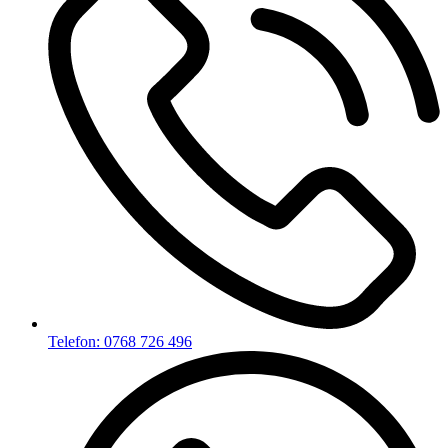
Telefon: 0768 726 496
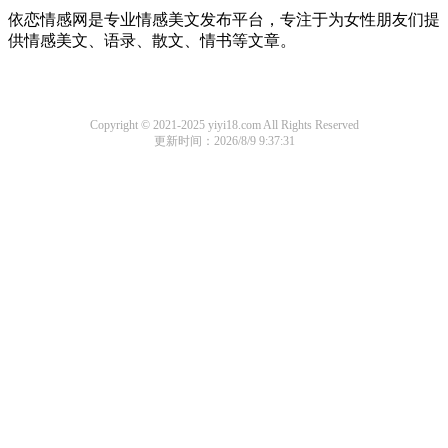
依恋情感网是专业情感美文发布平台，专注于为女性朋友们提
供情感美文、语录、散文、情书等文章。
Copyright © 2021-2025 yiyi18.com All Rights Reserved
更新时间：2026/8/9 9:37:31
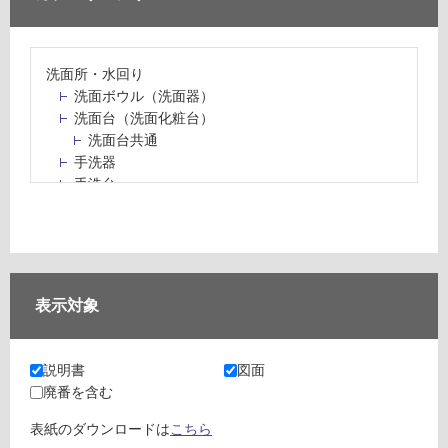
洗面所・水回り
洗面ボウル（洗面器）
洗面台（洗面化粧台）
洗面台共通
手洗器
手洗台
水栓パン・スロップシンク
水栓金具・水栓（蛇口）・カラン
止水栓・排水金物
ミラーボックス・ミラーキャビネット
ミラー（鏡）
表示対象
洗面アクセサリー
洗面所収納（洗面収納）
カウンター・天板（洗面所・水回り）
説明書
図面
室内物干し（物干しワイヤー・ロープ）
廃番を含む
ランドリールーム
メンテナンス
表紙のダウンロードは
こちら
タイル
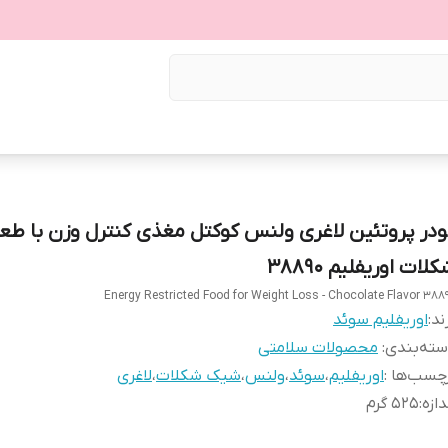
ودر پروتئین لاغری ولنس کوکتل مغذی کنترل وزن با طع
لات اوریفلیم 38890
Energy Restricted Food for Weight Loss - Chocolate Flavor 388
ند:
اوریفلیم سوئد
ته‌بندی
:
محصولات سلامتی
چسب‌ها :
اوریفلیم
،
سوئد
،
ولنس
،
شیک شکلات
،
لاغری
دازه
:
525 گرم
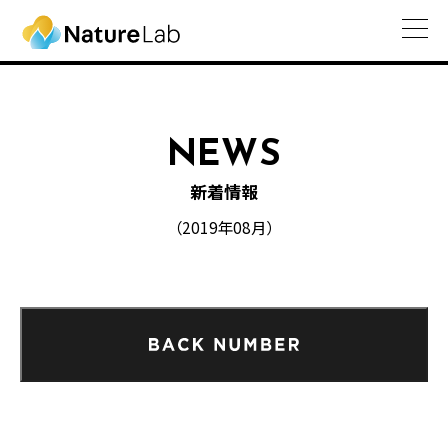
NEWS
新着情報
（2019年08月）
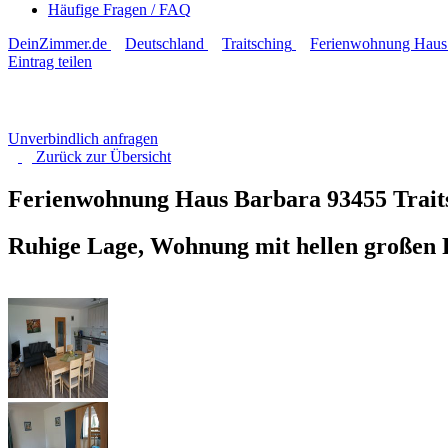
Häufige Fragen / FAQ
DeinZimmer.de
Deutschland
Traitsching
Ferienwohnung Haus
Eintrag teilen
Unverbindlich anfragen
Zurück zur
Übersicht
Ferienwohnung Haus Barbara
93455 Trait
Ruhige Lage, Wohnung mit hellen großen R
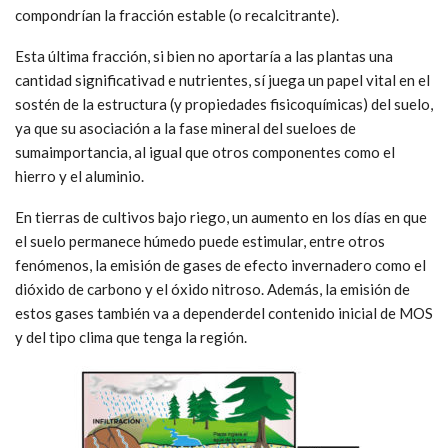
compondrían la fracción estable (o recalcitrante).
Esta última fracción, si bien no aportaría a las plantas una
cantidad significativad e nutrientes, sí juega un papel vital en el
sostén de la estructura (y propiedades fisicoquímicas) del suelo,
ya que su asociación a la fase mineral del sueloes de
sumaimportancia, al igual que otros componentes como el
hierro y el aluminio.
En tierras de cultivos bajo riego, un aumento en los días en que
el suelo permanece húmedo puede estimular, entre otros
fenómenos, la emisión de gases de efecto invernadero como el
dióxido de carbono y el óxido nitroso. Además, la emisión de
estos gases también va a dependerdel contenido inicial de MOS
y del tipo clima que tenga la región.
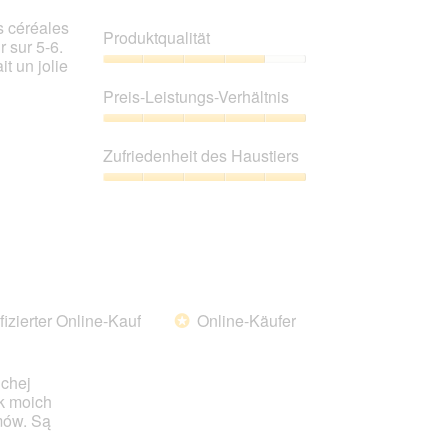
es céréales
Produktqualität
 sur 5-6.
t un jolie
Produktqualität,
4
Preis-Leistungs-Verhältnis
von
5
Preis-
Leistungs-
Zufriedenheit des Haustiers
Verhältnis,
5
Zufriedenheit
von
des
5
Haustiers,
5
von
5
fizierter Online-Kauf
Online-Käufer
*
uchej
k moich
mów. Są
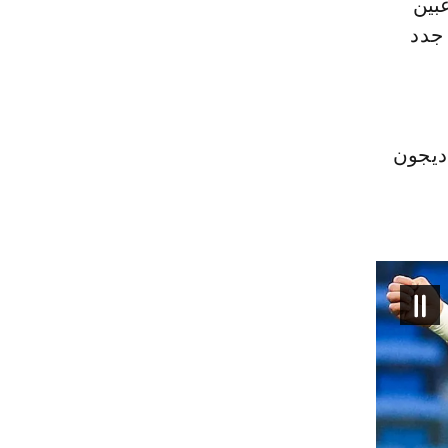
عبين
 جدد
د صيف 2024، قادما من ديجون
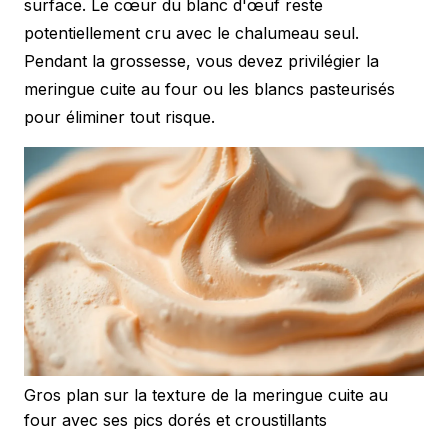
surface. Le cœur du blanc d'œuf reste
potentiellement cru avec le chalumeau seul.
Pendant la grossesse, vous devez privilégier la
meringue cuite au four ou les blancs pasteurisés
pour éliminer tout risque.
Gros plan sur la texture de la meringue cuite au
four avec ses pics dorés et croustillants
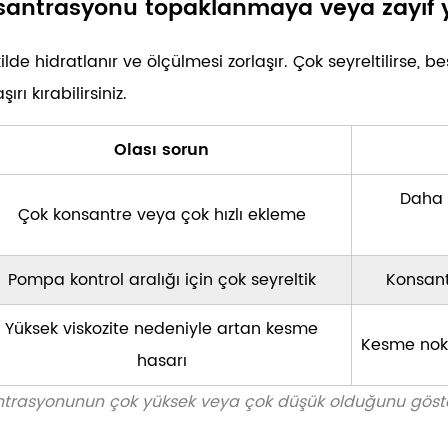
onsantrasyonu topaklanmaya veya zayıf
kilde hidratlanır ve ölçülmesi zorlaşır. Çok seyreltilirse
ı kırabilirsiniz.
Olası sorun
Daha 
Çok konsantre veya çok hızlı ekleme
Pompa kontrol aralığı için çok seyreltik
Konsant
Yüksek viskozite nedeniyle artan kesme
Kesme nokt
hasarı
rasyonunun çok yüksek veya çok düşük olduğunu gösteren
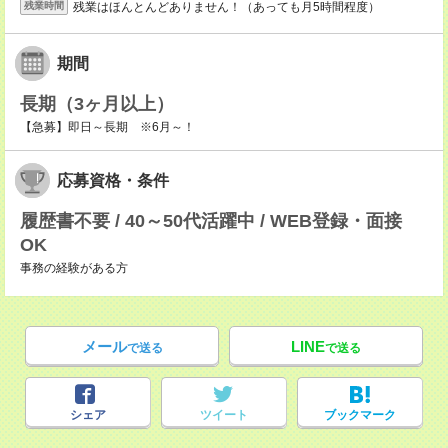
残業はほんとんどありません！（あっても月5時間程度）
残業時間
期間
長期（3ヶ月以上）
【急募】即日～長期 ※6月～！
応募資格・条件
履歴書不要 / 40～50代活躍中 / WEB登録・面接
OK
事務の経験がある方
メール
LINE
で送る
で送る
シェア
ツイート
ブックマーク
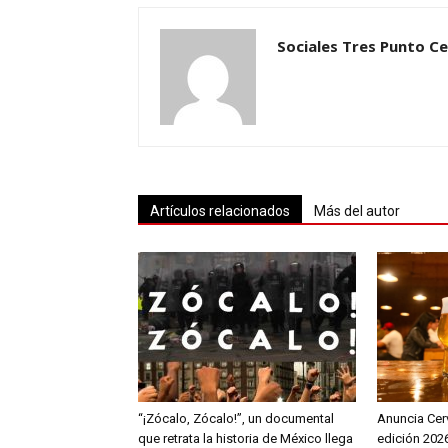
Sociales Tres Punto C
Artículos relacionados
Más del autor
“¡Zócalo, Zócalo!”, un documental
Anuncia Cerv
que retrata la historia de México llega
edición 2026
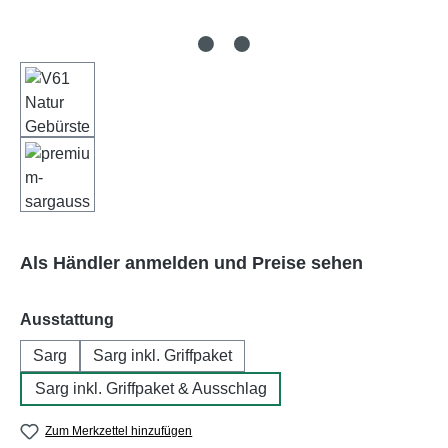
Als Händler anmelden und Preise sehen
auswählen
Ausstattung
Sarg
Sarg inkl. Griffpaket
Sarg inkl. Griffpaket & Ausschlag
Zum Merkzettel hinzufügen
++++++++
What the task requires >>
Scan the records for the string "avec". Copy each line in which it appears.

Answer below >>
potentiellement cru avec le chalumeau seul.
four avec ses pics dorés et croustillants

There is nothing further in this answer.